Purpose: Pancreatic ductal adenocarcinoma (PDAC) is an aggressive cancer with a 5-year survival rate <7% and is ultimately refractory to most treatments. To date, an assessment of immunologic factors relevant to disease has not been comprehensively performed for treatment-naïve patients. We hypothesized that systemic immunologic biomarkers could predict overall survival (OS) in treatment-naïve PDAC patients.
Experimental design: Peripheral blood was collected from 73 patients presenting with previously untreated metastatic PDAC. Extensive immunologic profiling was conducted to assess relationships between OS and the level of soluble plasma biomarkers or detailed immune cell phenotypes as measured by flow cytometry.
Results: Higher baseline levels of the immunosuppressive cytokines IL6 and IL10 were strongly associated with poorer OS (P = 0.008 and 0.026, respectively; HR = 1.16 and 1.28, respectively), whereas higher levels of the monocyte chemoattractant MCP-1 were associated with significantly longer OS (P = 0.045; HR = 0.69). Patients with a greater proportion of antigen-experienced T cells (CD45RO(+)) had longer OS (CD4 P = 0.032; CD8 P = 0.036; HR = 0.36 and 0.61, respectively). Although greater expression of the T-cell checkpoint molecule CTLA-4 on CD8(+) T cells was associated with significantly shorter OS (P = 0.020; HR = 1.53), the TIM3 molecule had a positive association with survival when expressed on CD4(+) T cells (P = 0.046; HR = 0.62).

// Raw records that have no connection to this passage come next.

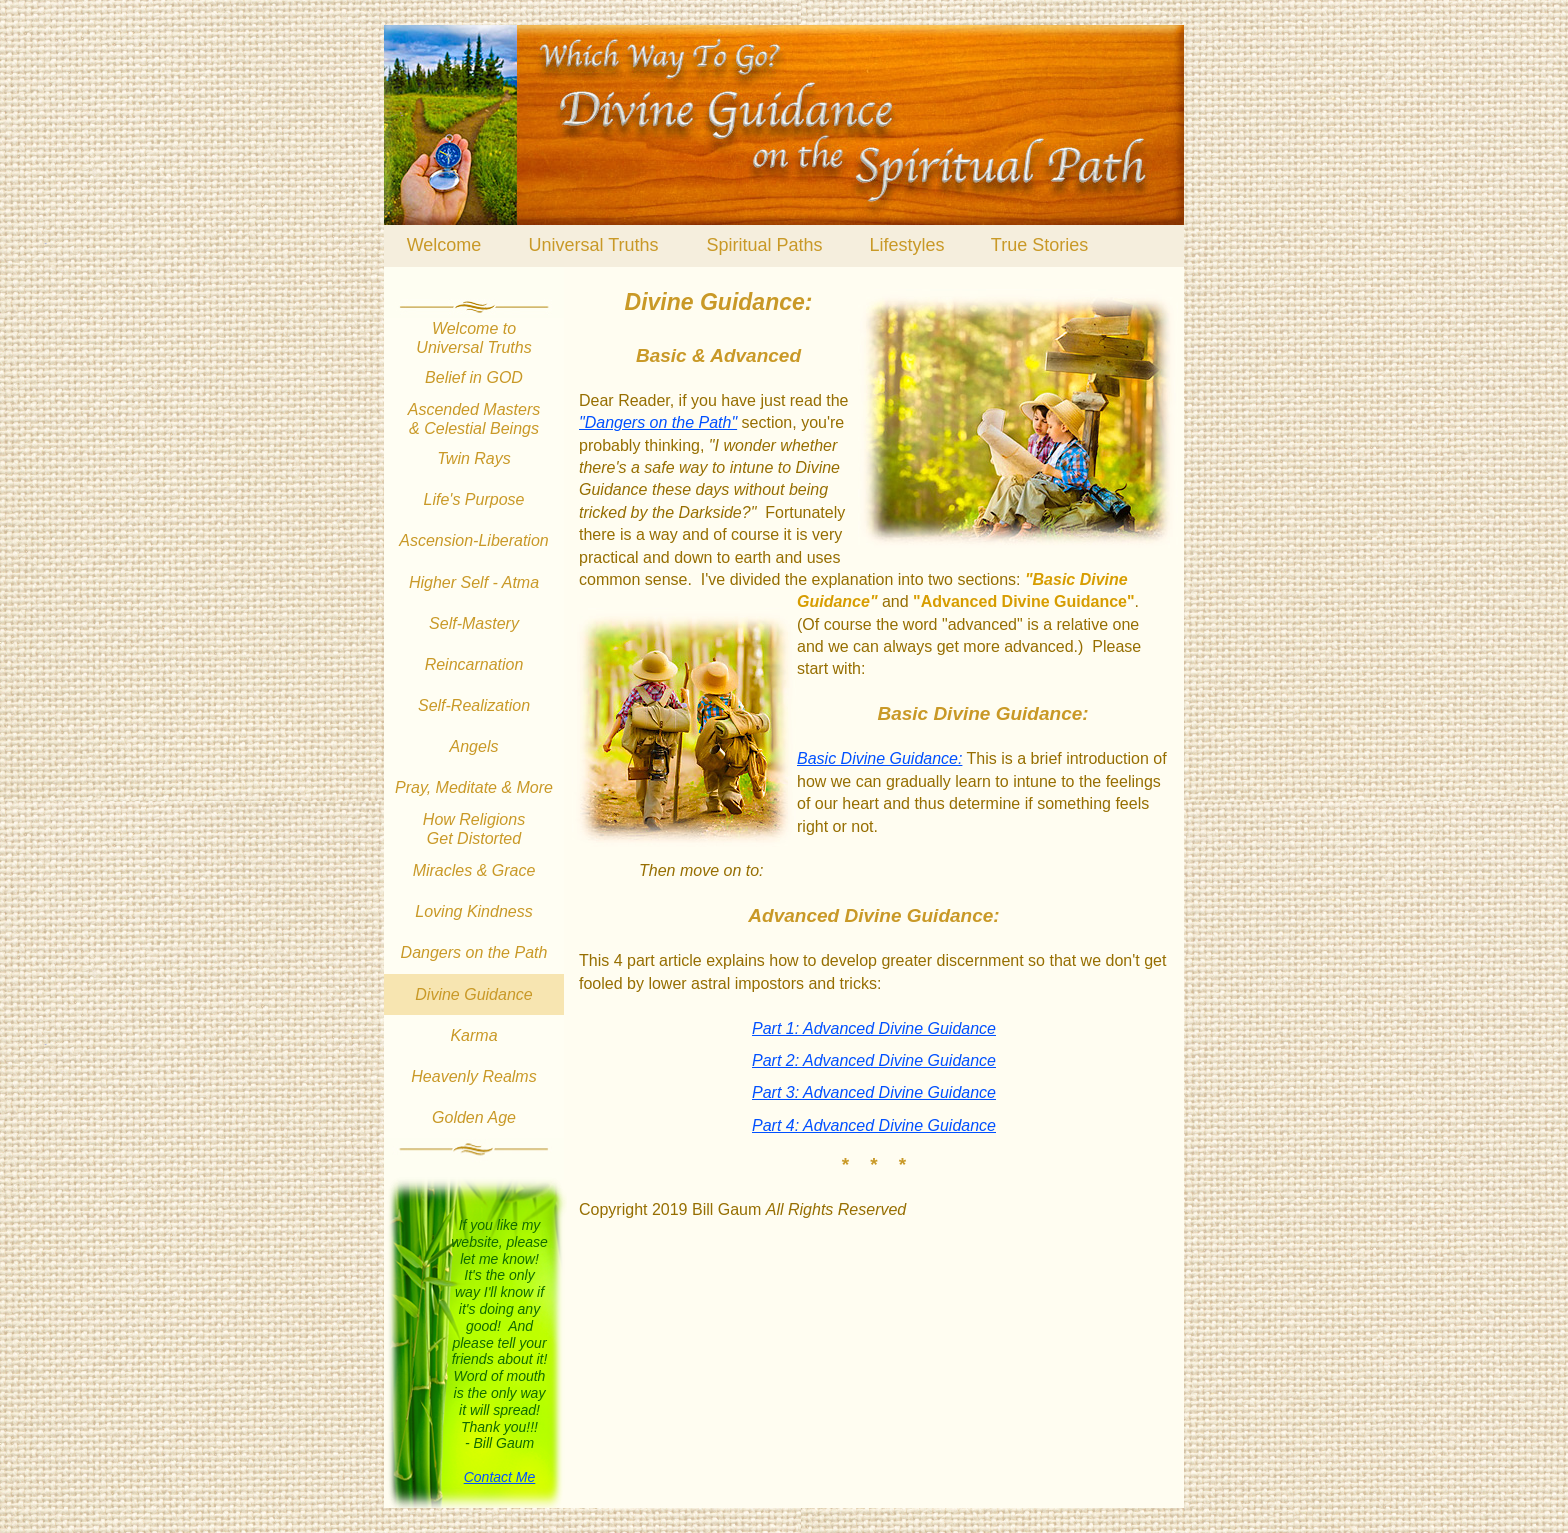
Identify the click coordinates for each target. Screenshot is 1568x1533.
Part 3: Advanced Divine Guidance (874, 1092)
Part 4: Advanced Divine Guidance (874, 1125)
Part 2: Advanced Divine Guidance (874, 1060)
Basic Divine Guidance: (879, 758)
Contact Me (500, 1477)
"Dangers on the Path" (658, 422)
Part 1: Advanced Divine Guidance (874, 1028)
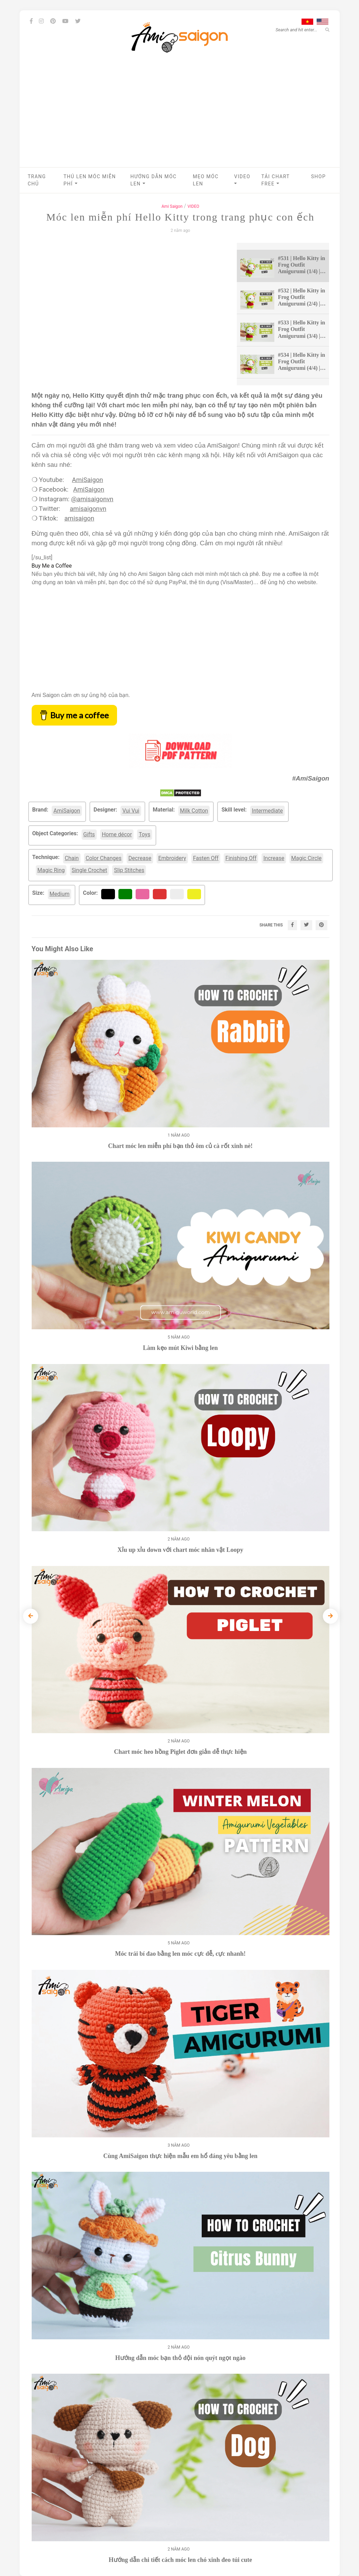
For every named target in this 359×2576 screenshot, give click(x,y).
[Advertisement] (180, 115)
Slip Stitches (129, 870)
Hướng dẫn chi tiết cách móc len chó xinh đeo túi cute (180, 2559)
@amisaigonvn (92, 499)
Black (109, 894)
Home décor (117, 834)
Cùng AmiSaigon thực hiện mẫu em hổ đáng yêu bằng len (180, 2156)
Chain (72, 858)
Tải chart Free (275, 180)
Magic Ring (51, 870)
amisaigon (79, 518)
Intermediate (267, 810)
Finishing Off (240, 858)
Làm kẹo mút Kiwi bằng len (180, 1347)
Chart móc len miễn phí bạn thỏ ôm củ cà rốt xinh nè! (180, 1145)
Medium (60, 894)
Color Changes (104, 858)
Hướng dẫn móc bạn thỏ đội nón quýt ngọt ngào (180, 2357)
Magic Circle (306, 858)
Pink (142, 894)
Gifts (89, 834)
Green (127, 894)
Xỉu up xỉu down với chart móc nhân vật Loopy (180, 1549)
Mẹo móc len (206, 180)
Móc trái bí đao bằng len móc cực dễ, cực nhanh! (180, 1953)
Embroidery (172, 858)
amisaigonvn (88, 509)
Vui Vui (130, 810)
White (179, 894)
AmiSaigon (87, 480)
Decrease (139, 858)
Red (159, 894)
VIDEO (242, 180)
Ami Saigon (171, 206)
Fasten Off (206, 858)
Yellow (197, 894)
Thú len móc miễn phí (90, 180)
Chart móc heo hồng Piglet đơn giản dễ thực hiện (180, 1751)
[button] (76, 183)
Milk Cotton (194, 810)
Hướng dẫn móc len (153, 180)
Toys (144, 834)
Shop (318, 176)
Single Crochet (89, 870)
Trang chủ (37, 180)
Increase (273, 858)
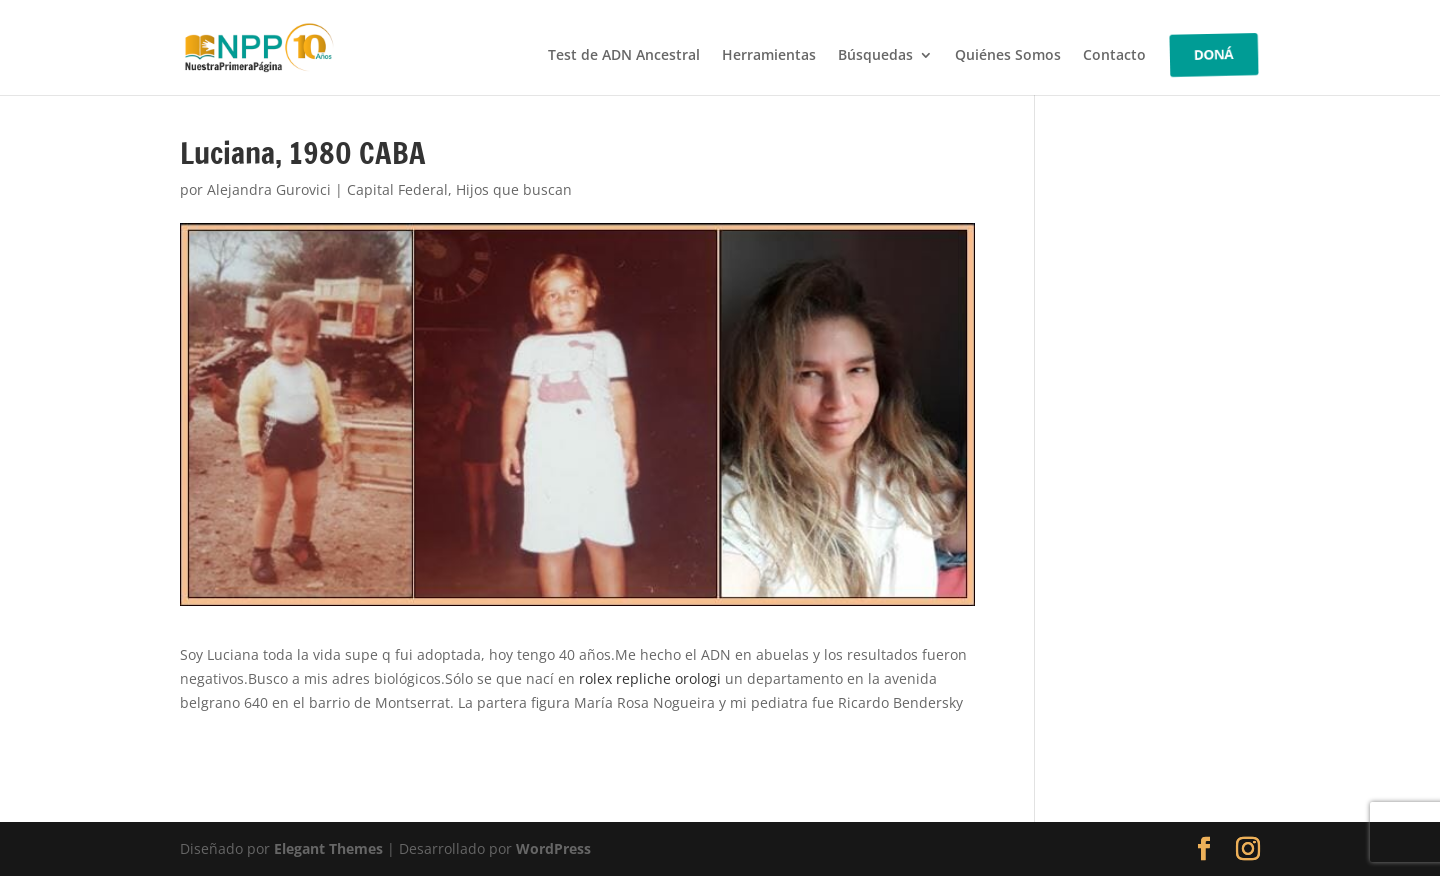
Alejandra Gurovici (269, 189)
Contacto (1114, 56)
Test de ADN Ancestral (624, 56)
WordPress (553, 848)
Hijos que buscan (514, 189)
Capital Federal (397, 189)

Conclusions: These data support the hypothesis that baseline immune status predicts PDAC disease course and overall patient survival. To our knowledge, this work represents the largest cohort and most comprehensive immune profiling of treatment-naïve metastatic PDAC patients to date. Clin Cancer Res; 22(10); 2565-74. ©2015 AACR.
Trial registration: ClinicalTrials.gov NCT01280058.
©2015 American Association for Cancer Research.